Typically, each row will require a unique sequence value.
The WHERE clause is optional and limits the update to those rows that satisfy the specified conditions.
The derived table is then joined to the same table, alias a, joining on the virtual primary key columns with the column to be updated set to the generated sequence.
In oracle this works:
update myTable set rowColum = rownum
where something = something else
http://download.oracle.com/docs/cd/B19306_01/server.102/b14200/pseudocolumns009.htm#i1006297
To get the example by Shannon fully working I had to edit his answer:
; WITH CTE AS (
SELECT ROW_NUMBER() OVER (ORDER BY [NameOfField]) as RowNumber, t1.ID
FROM [ActualTableName] t1
)
UPDATE [ActualTableName]
SET Name = 'Depersonalised Name ' + CONVERT(varchar(255), RowNumber)
FROM CTE
WHERE CTE.Id = [ActualTableName].ID
as his answer was trying to update T, which in his case was the name of the Common Table Expression, and it throws an error.
UPDATE TableName
SET TableName.id = TableName.New_Id
FROM (
SELECT id, ROW_NUMBER() OVER (ORDER BY id) AS New_Id
FROM TableName
) TableName
I've used this technique for years to populate ordinals and sequentially numbered columns. However I recently discovered an issue with it when running on SQL Server 2012. It would appear that internally the query engine is applying the update using multiple threads and the predicate portion of the UPDATE is not being handled in a thread-safe manner. To make it work again I had to reconfigure SQL Server's max degree of parallelism down to 1 core.
EXEC sp_configure 'show advanced options', 1;
GO
RECONFIGURE WITH OVERRIDE;
GO
EXEC sp_configure 'max degree of parallelism', 1;
GO
RECONFIGURE WITH OVERRIDE;
GO
DECLARE #id int
SET #id = -1
UPDATE dbo.mytable
SET #id = Ordinal = #id + 1
Without this you'll find that most sequential numbers are duplicated throughout the table.

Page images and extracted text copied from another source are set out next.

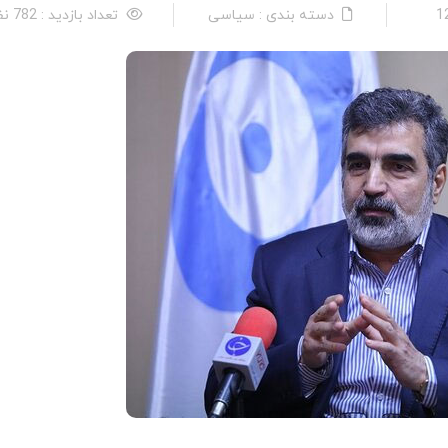
دسته بندی : سیاسی
تعداد بازدید : 782 نفر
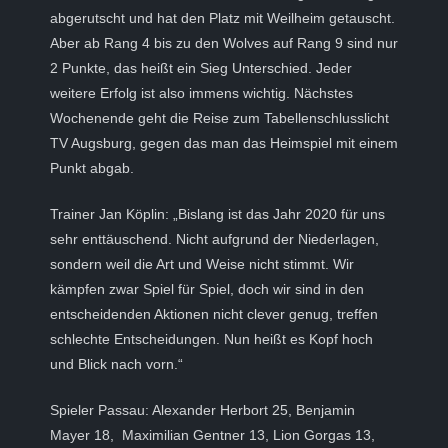
abgerutscht und hat den Platz mit Weilheim getauscht.
Aber ab Rang 4 bis zu den Wolves auf Rang 9 sind nur
2 Punkte, das heißt ein Sieg Unterschied. Jeder
weitere Erfolg ist also immens wichtig. Nächstes
Wochenende geht die Reise zum Tabellenschlusslicht
TV Augsburg, gegen das man das Heimspiel mit einem
Punkt abgab.
Trainer Jan Köplin: „Bislang ist das Jahr 2020 für uns
sehr enttäuschend. Nicht aufgrund der Niederlagen,
sondern weil die Art und Weise nicht stimmt. Wir
kämpfen zwar Spiel für Spiel, doch wir sind in den
entscheidenden Aktionen nicht clever genug, treffen
schlechte Entscheidungen. Nun heißt es Kopf hoch
und Blick nach vorn.“
Spieler Passau: Alexander Herbort 25, Benjamin
Mayer 18, Maximilian Gentner 13, Lion Gorgas 13,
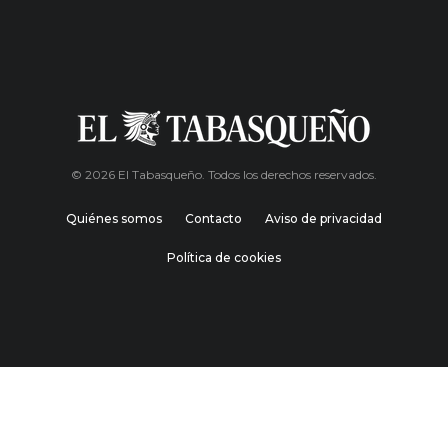
© 2026 El Tabasqueño. Todos los derechos reservados.
Quiénes somos
Contacto
Aviso de privacidad
Política de cookies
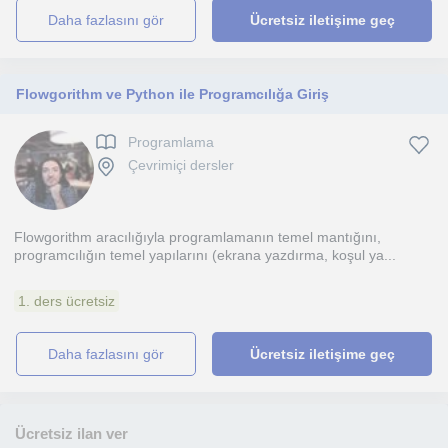
daha fazlasını gör
Ücretsiz iletişime geç
Flowgorithm ve Python ile Programcılığa Giriş
Programlama
Çevrimiçi dersler
Flowgorithm aracılığıyla programlamanın temel mantığını,
programcılığın temel yapılarını (ekrana yazdırma, koşul ya...
1. ders ücretsiz
daha fazlasını gör
Ücretsiz iletişime geç
Ücretsiz ilan ver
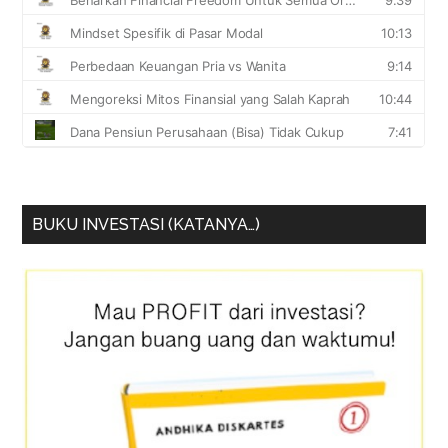
BUKU INVESTASI (KATANYA…)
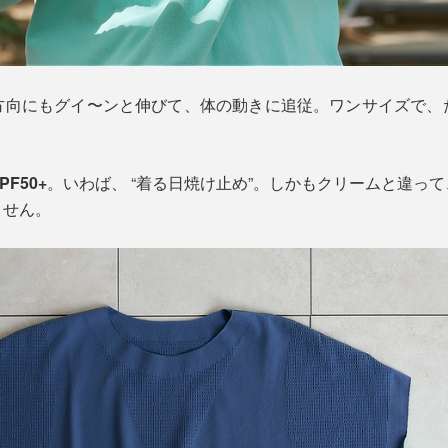
方向にもグイ〜ンと伸びて、体の動きに追従。ワンサイズで、
F50+
。いわば、 “着る日焼け止め”。しかもクリームと違っ
ません。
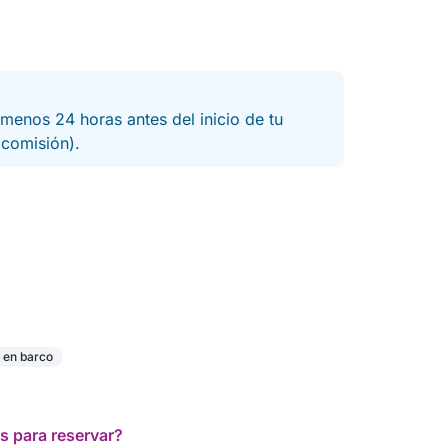
menos 24 horas antes del inicio de tu
a comisión).
 en barco
s para reservar?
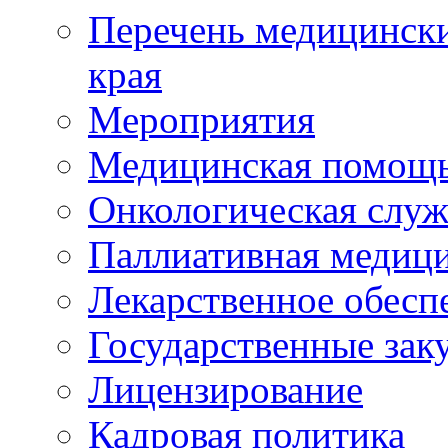
Перечень медицински
края
Мероприятия
Медицинская помощ
Онкологическая служ
Паллиативная медиц
Лекарственное обесп
Государственные зак
Лицензирование
Кадровая политика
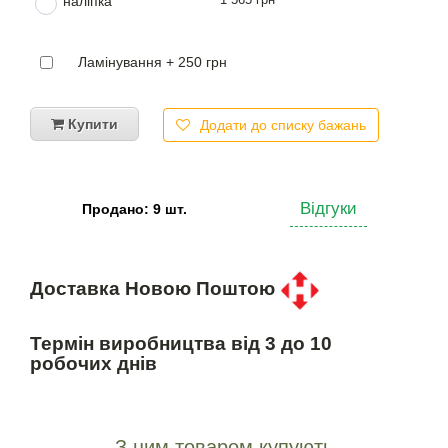
наліпка
Ламінування + 250 грн
Купити
Додати до списку бажань
Відгуки
Продано: 9 шт.
Доставка Новою Поштою
Термін виробництва від 3 до 10
робочих днів
З цим товаром купують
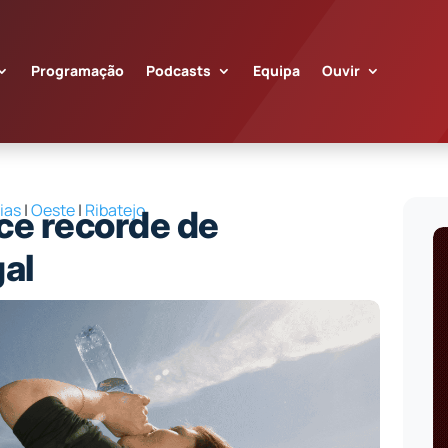
Programação
Podcasts
Equipa
Ouvir
ias
|
Oeste
|
Ribatejo
ce recorde de
al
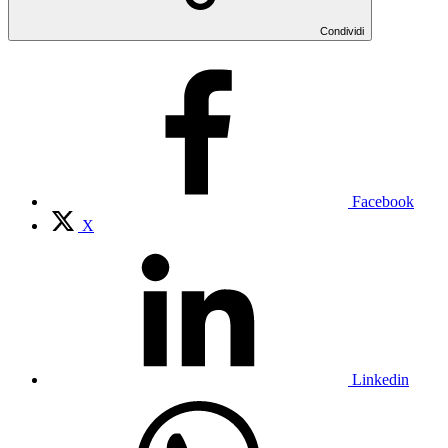
Condividi
Facebook
X
Linkedin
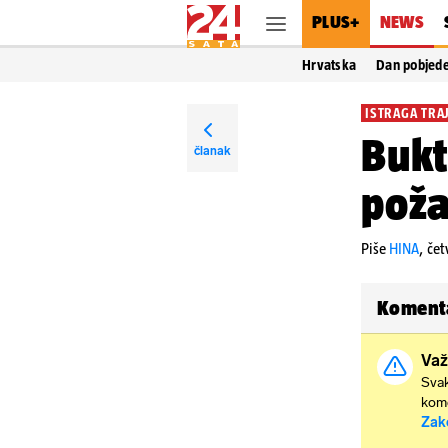
PLUS+
NEWS
Hrvatska
Dan pobjed
ISTRAGA TRA
Bukt
članak
poža
Piše
HINA
,
čet
Koment
Važ
Svak
kome
Zak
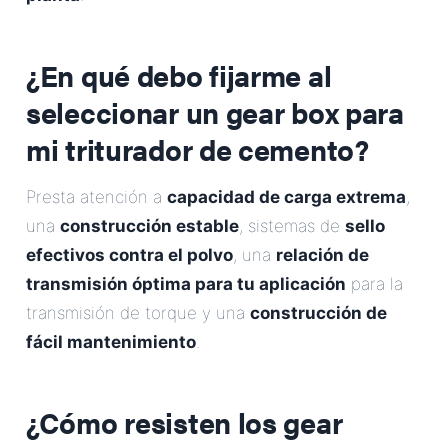
¿En qué debo fijarme al
seleccionar un gear box para
mi triturador de cemento?
Presta atención a
capacidad de carga extrema
,
una
construcción estable
, sistemas de
sello
efectivos contra el polvo
, una
relación de
transmisión óptima para tu aplicación
para la
transmisión de torque y una
construcción de
fácil mantenimiento
.
¿Cómo resisten los gear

One more way to achieve the desired result
1. Create a sequence object - (https://learn.microsoft.com/en-us/sql/t-sql/statements/create-sequence-transact-sql?view=sql-server-ver16)
CREATE SEQUENCE dbo.mySeq
AS BIGINT
START WITH 1 -- up to you from what number you want to start cycling
INCREMENT BY 1 -- up to you how it will increment
MINVALUE 1
CYCLE
CACHE 100;
2. Update your records
UPDATE TableName
SET Col2 = NEXT VALUE FOR dbo.mySeq
WHERE ....some condition...
EDIT: To reset sequence to start from the 1 for the next time you use it
ALTER SEQUENCE dbo.mySeq RESTART WITH 1 -- or start with any value you need`
Join to a Numbers table? It involves an extra table, but it wouldn't be temporary -- you'd keep the numbers table around as a utility.

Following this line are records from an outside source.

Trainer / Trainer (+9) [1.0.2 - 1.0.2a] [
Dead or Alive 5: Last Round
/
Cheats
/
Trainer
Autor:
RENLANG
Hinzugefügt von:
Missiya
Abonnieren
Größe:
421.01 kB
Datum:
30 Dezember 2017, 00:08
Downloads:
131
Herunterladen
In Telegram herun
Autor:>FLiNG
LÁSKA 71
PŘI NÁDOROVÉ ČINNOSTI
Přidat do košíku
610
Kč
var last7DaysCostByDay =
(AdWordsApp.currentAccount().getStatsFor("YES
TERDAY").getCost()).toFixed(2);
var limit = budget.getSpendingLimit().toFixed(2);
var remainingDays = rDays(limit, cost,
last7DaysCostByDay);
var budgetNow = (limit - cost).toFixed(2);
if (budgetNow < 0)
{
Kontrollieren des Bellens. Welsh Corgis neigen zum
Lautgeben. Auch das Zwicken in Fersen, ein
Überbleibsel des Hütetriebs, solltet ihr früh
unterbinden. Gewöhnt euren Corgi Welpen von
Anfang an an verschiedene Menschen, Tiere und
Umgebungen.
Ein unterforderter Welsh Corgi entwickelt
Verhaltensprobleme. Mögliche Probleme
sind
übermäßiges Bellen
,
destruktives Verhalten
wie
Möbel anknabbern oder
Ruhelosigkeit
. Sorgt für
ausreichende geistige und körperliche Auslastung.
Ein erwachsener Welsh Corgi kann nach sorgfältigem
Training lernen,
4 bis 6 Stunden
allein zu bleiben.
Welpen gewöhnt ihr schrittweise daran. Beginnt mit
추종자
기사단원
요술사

See http://web.archive.org/web/20150411042510/http://sqlserver2000.databases.aspfaq.com/why-should-i-consider-using-an-auxiliary-numbers-table.html
or
http://www.sqlservercentral.com/articles/Advanced+Querying/2547/
(the latter requires a free registration, but I find it to be a very good source of tips & techniques for MS SQL Server, and a lot is applicable to any SQL implementation).

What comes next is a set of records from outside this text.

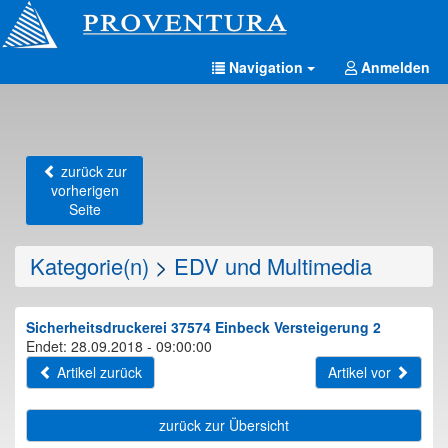
Navigation
Anmelden
zurück zur
vorherigen
Seite
Kategorie(n)
>
EDV und Multimedia
Sicherheitsdruckerei 37574 Einbeck Versteigerung 2
Endet: 28.09.2018 - 09:00:00
Artikel zurück
Artikel vor
zurück zur Übersicht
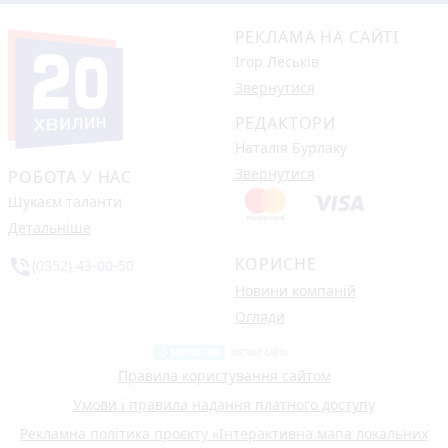
РЕКЛАМА НА САЙТІ
Ігор Леськів
Звернутися
РЕДАКТОРИ
Наталія Бурлаку
Звернутися
РОБОТА У НАС
Шукаєм таланти
Детальніше
КОРИСНЕ
phone_in_talk
(0352) 43-00-50
Новини компаній
Огляди
Правила користування сайтом
Умови і правила надання платного доступу
Рекламна політика проєкту «Інтерактивна мапа локальних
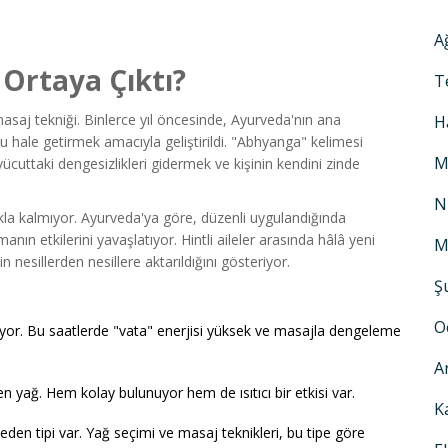
A
Ortaya Çıktı?
T
saj tekniği. Binlerce yıl öncesinde, Ayurveda'nın ana
H
 hale getirmek amacıyla geliştirildi. "Abhyanga" kelimesi
M
cuttaki dengesizlikleri gidermek ve kişinin kendini zinde
N
a kalmıyor. Ayurveda'ya göre, düzenli uygulandığında
manın etkilerini yavaşlatıyor. Hintli aileler arasında hâlâ yeni
M
nesillerden nesillere aktarıldığını gösteriyor.
Ş
O
ıyor. Bu saatlerde "vata" enerjisi yüksek ve masajla dengeleme
A
n yağ. Hem kolay bulunuyor hem de ısıtıcı bir etkisi var.
K
eden tipi var. Yağ seçimi ve masaj teknikleri, bu tipe göre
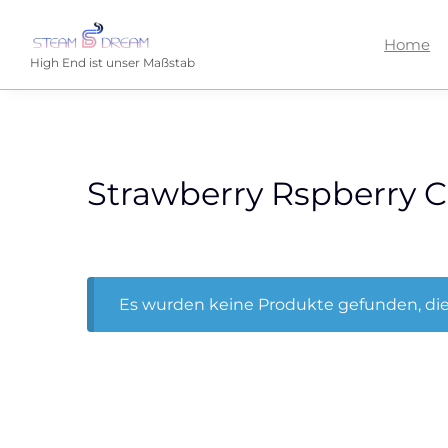
Home
High End ist unser Maßstab
Strawberry Rspberry C
Es wurden keine Produkte gefunden, die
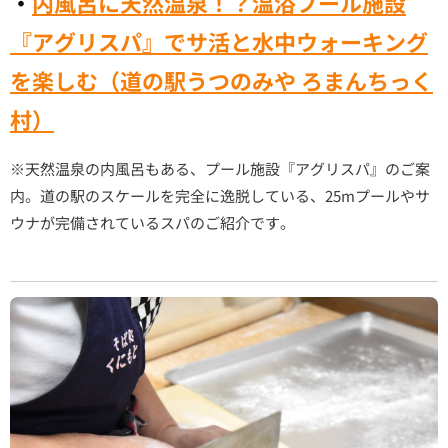
・
内風呂に天然温泉！？温浴プール施設
『アグリスパ』でサ活と水中ウォーキング
を楽しむ（道の駅うつのみや ろまんちっく
村）
※天然温泉の内風呂もある、プール施設『アグリスパ』のご案
内。道の駅のスケールを完全に逸脱している、25mプールやサ
ウナが完備されているスパのご紹介です。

It is possible, but only via some very complicated queries - basically you need a subquery that counts the number of records selected so far, and uses that as the sequence ID. I wrote something similar at one point - it worked, but it was a lot of pain.
To be honest, you'd be better off with a temporary table with an autoincrement field.